*BRIEF*
The range runs from the line containing "Codes (100, 79)" to the last line of the entries. Restate those lines word for word, without the pictures.

*EXCERPTED RECORDS*
== Segment start ==

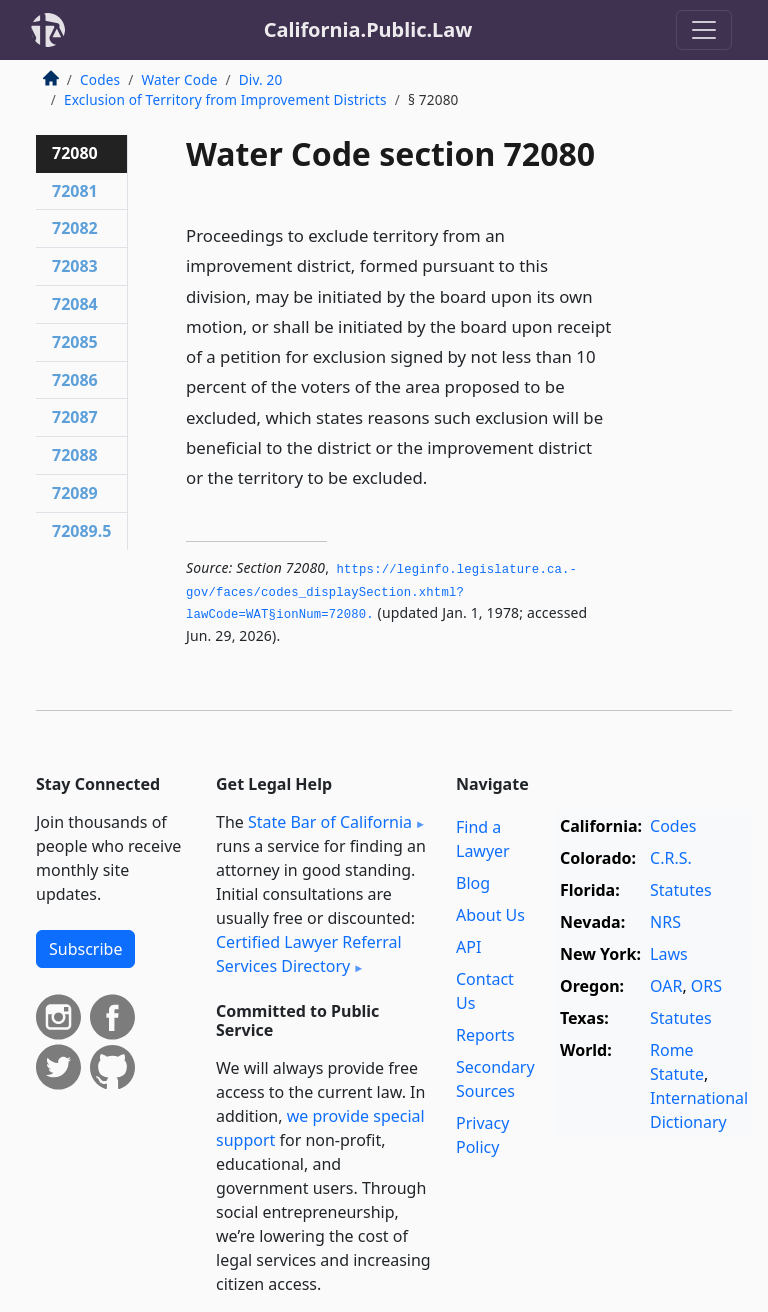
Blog (473, 883)
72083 (75, 266)
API (468, 947)
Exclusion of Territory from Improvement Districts (225, 99)
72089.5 (81, 531)
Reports (485, 1035)
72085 (75, 342)
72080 (75, 153)
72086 (75, 380)
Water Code (179, 79)
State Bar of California (330, 822)
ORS (706, 986)
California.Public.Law (368, 29)
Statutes (681, 890)
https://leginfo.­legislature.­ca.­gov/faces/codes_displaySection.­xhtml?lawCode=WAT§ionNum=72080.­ (381, 592)
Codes (100, 79)
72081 (75, 191)
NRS (665, 922)
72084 (75, 304)
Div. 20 (261, 79)
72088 (75, 455)
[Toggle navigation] (704, 30)
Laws (669, 954)
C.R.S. (671, 858)
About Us (490, 915)
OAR (666, 986)
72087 (75, 417)
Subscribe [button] (85, 949)
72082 (75, 228)
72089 (75, 493)
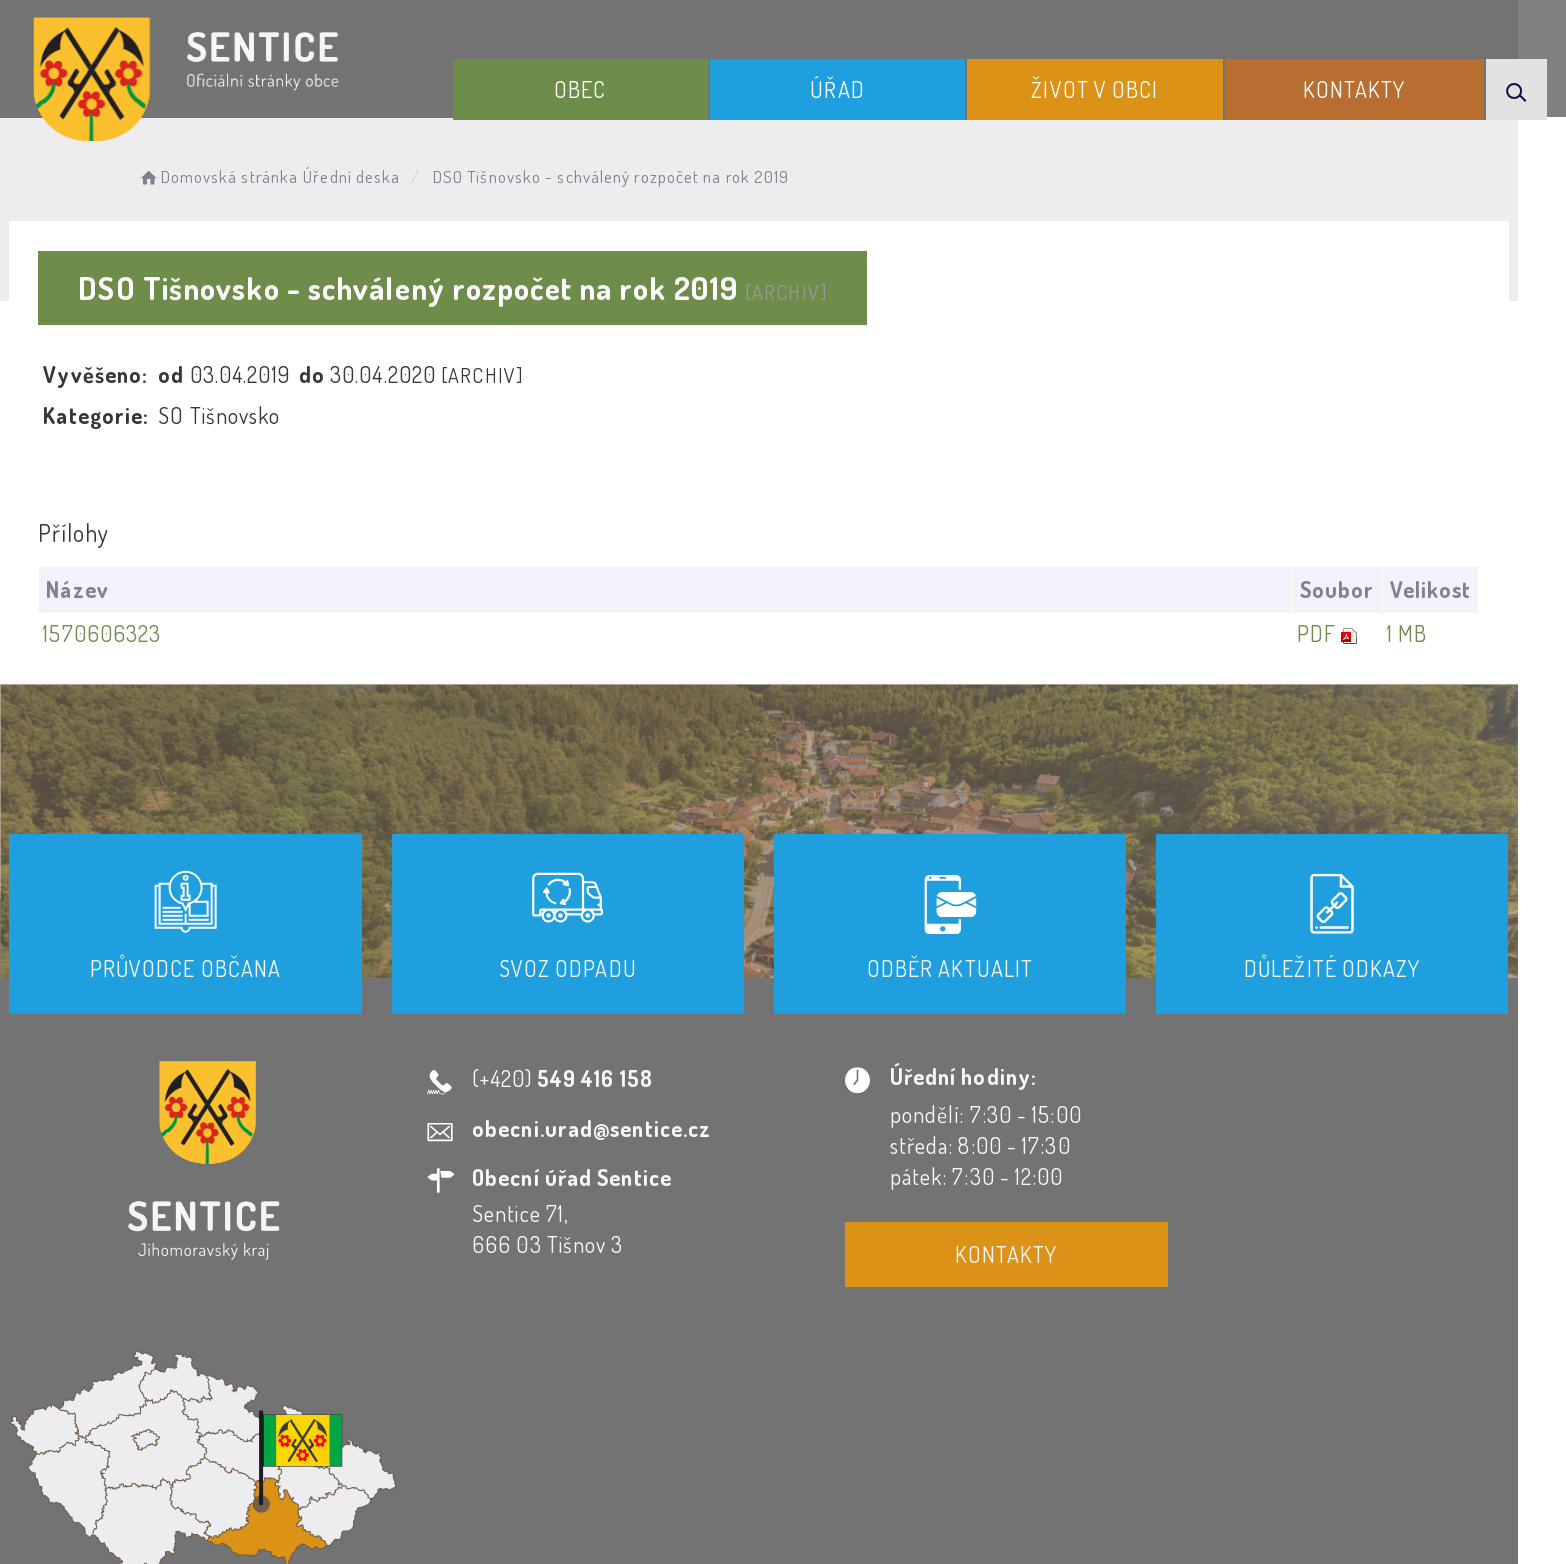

== Segment end ==

*ANSWER AREA*
Codes (100, 79)
72081 (75, 191)
NRS (665, 922)
72084 (75, 304)
Div. 20 (261, 79)
72088 (75, 455)
[Toggle navigation] (704, 30)
Laws (669, 954)
C.R.S. (671, 858)
About Us (490, 915)
OAR (666, 986)
72087 (75, 417)
Subscribe [button] (85, 949)
72082 (75, 228)
72089 (75, 493)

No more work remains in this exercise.